Your task »
Below are the data; count the lines with the string "numéro" in them and give that number only.

Task inputs »
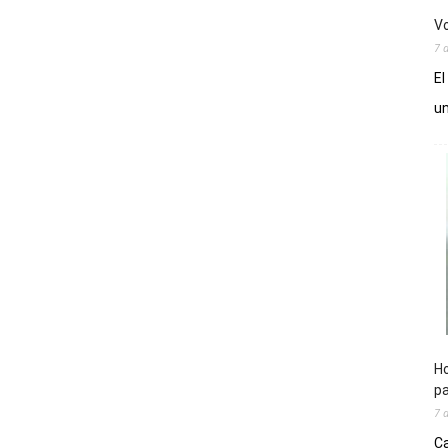
Vo
7 
El
un
Ho
pa
7 
Ca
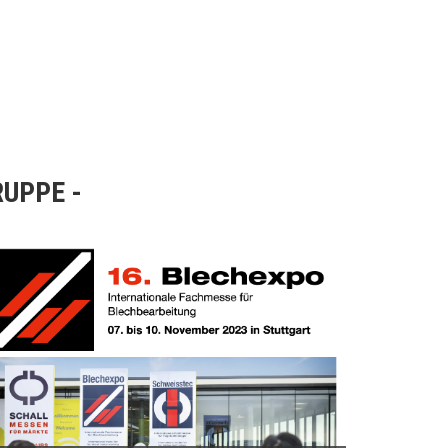
RUPPE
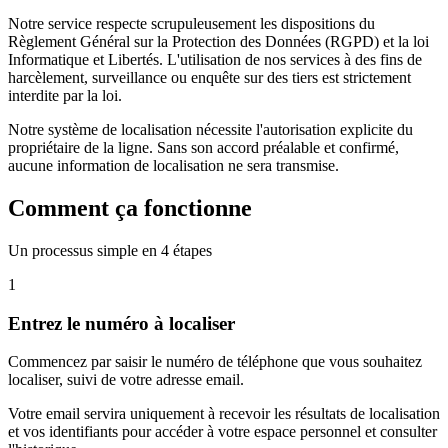
Notre service respecte scrupuleusement les dispositions du
Règlement Général sur la Protection des Données (RGPD) et la loi
Informatique et Libertés. L'utilisation de nos services à des fins de
harcèlement, surveillance ou enquête sur des tiers est strictement
interdite par la loi.
Notre système de localisation nécessite l'autorisation explicite du
propriétaire de la ligne. Sans son accord préalable et confirmé,
aucune information de localisation ne sera transmise.
Comment ça fonctionne
Un processus simple en 4 étapes
1
Entrez le numéro à localiser
Commencez par saisir le numéro de téléphone que vous souhaitez
localiser, suivi de votre adresse email.
Votre email servira uniquement à recevoir les résultats de localisation
et vos identifiants pour accéder à votre espace personnel et consulter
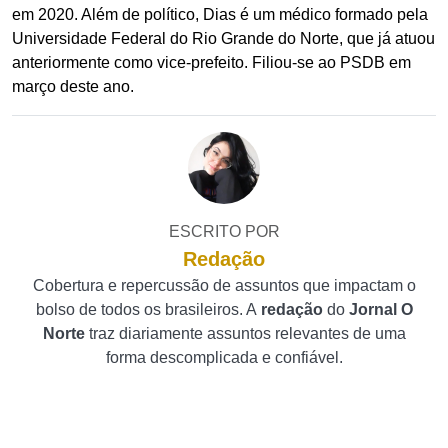
em 2020. Além de político, Dias é um médico formado pela
Universidade Federal do Rio Grande do Norte, que já atuou
anteriormente como vice-prefeito. Filiou-se ao PSDB em
março deste ano.
ESCRITO POR
Redação
Cobertura e repercussão de assuntos que impactam o
bolso de todos os brasileiros. A
redação
do
Jornal O
Norte
traz diariamente assuntos relevantes de uma
forma descomplicada e confiável.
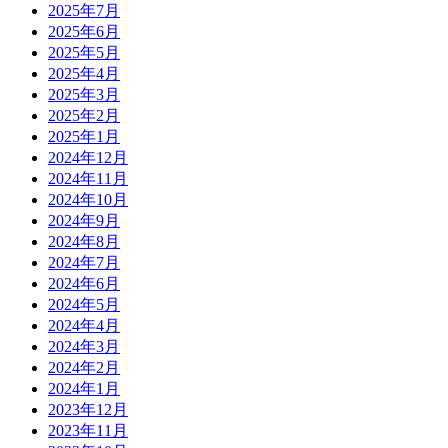
2025年7月
2025年6月
2025年5月
2025年4月
2025年3月
2025年2月
2025年1月
2024年12月
2024年11月
2024年10月
2024年9月
2024年8月
2024年7月
2024年6月
2024年5月
2024年4月
2024年3月
2024年2月
2024年1月
2023年12月
2023年11月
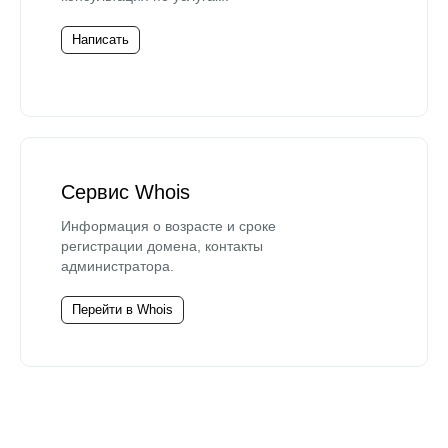
Написать
Сервис Whois
Информация о возрасте и сроке
регистрации домена, контакты
администратора.
Перейти в Whois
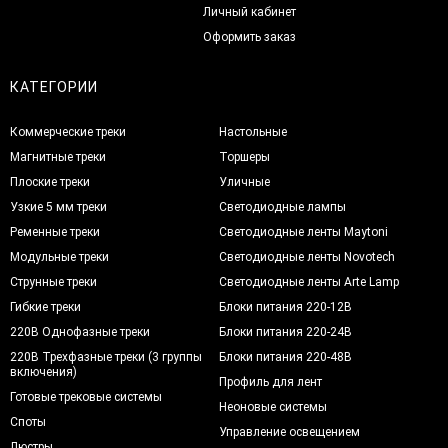
Личный кабинет
Оформить заказ
КАТЕГОРИИ
Коммерческие треки
Настольные
Магнитные треки
Торшеры
Плоские треки
Уличные
Узкие 5 мм треки
Светодиодные лампы
Ременные треки
Светодиодные ленты Maytoni
Модульные треки
Светодиодные ленты Novotech
Струнные треки
Светодиодные ленты Arte Lamp
Гибкие треки
Блоки питания 220-12В
220В Однофазные треки
Блоки питания 220-24В
220В Трехфазные треки (3 группы
Блоки питания 220-48В
включения)
Профиль для лент
Готовые трековые системы
Неоновые системы
Споты
Управление освещением
Люстры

Finished task »
2